Once a celebrity has acquired the baby bump, the narrative shifts. There is the obligatory picture of the newly spawned—either acquired by paparazzi or via “exclusives” to People, Vanity or Us Weekly. And then, within days, the chatter begins over when—and how—the new mom is going to get rid of the evidence of having ever had a bump. And if it’s been a couple of weeks since delivery and those pesky signs of pregnancy are still on display, no worries! Photoshop to the rescue! Kourtney Kardashian, she of the overhyped sisterly trio, found herself and her newborn plastered on the cover of OK! with the headlines, “Kourtney’s Body After Baby: Exclusive.” Too bad it was a fake. “They doctored and Photoshopped my body to make it look like I have already lost all the weight, which I have not,” Kardashian, who maintains that she never spoke with OK!, told Women’s Wear Daily. (Not that Kardashian is shy about altering her physique in more permanent ways. She’s admitted to having had breast augmentation. Prompting the Plastic Surgery Channel to pose the question: “Will she remove her implants when it’s time for breast feeding?”)

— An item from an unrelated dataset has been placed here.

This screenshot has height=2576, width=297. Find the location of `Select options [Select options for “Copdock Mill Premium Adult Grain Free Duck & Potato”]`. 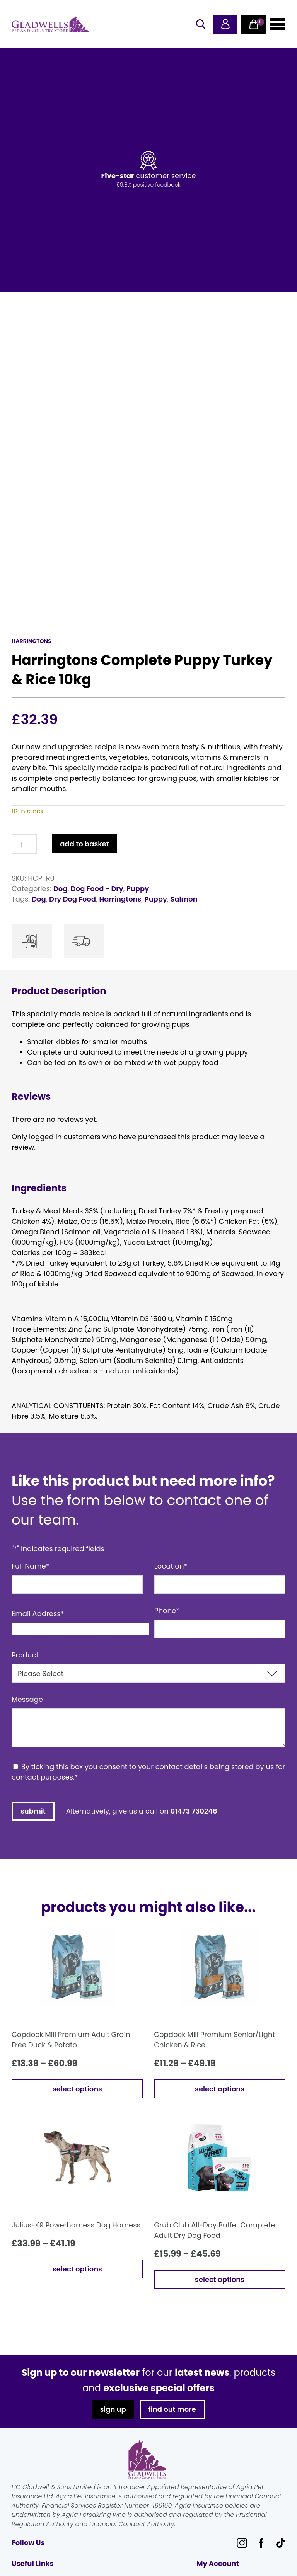

Select options [Select options for “Copdock Mill Premium Adult Grain Free Duck & Potato”] is located at coordinates (77, 2089).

These days, it’s all about beauty by any means necessary. We’ve become a nation of cyborgs, having taken the can-do spirit of American self-reinvention to ridiculous heights, with millions upon millions of us augmenting and injecting and slicing and dicing until we look like reconstructed freaks. (An antidote for the body dysmorphically obsessed contemplating a complete overhaul: This picture of Jocelyn “The Catwoman” Wildenstein.”) These days, possessing one’s original body parts is so 20th century. And if you happen to collect a paycheck from Hollywood, heaven help those, like Meryl Streep, who have the temerity to face the world au natural. Then you get to have Sharon Stone (who swears she’s untouched by the scalpel) use colorful metaphors to describe your face as “an unmade bed.”
Or, you could go the route of 23-year-old Heidi Montag, who, as a calculated career move, goes public with her 10 plastic surgeries, declaring, “My main message is that beauty comes from within.” Within what? Within her DDD cup implants? Montag wants to spread the inner beauty gospel: This week, she announced on Nightline that she’s giving her mother plastic surgery for Mother’s Day. Aw, how sweet. It’s a safe bet that when Montag gives birth, she’ll be back at it; she’ll be doing yet another People cover, boasting how she got that post-baby bod.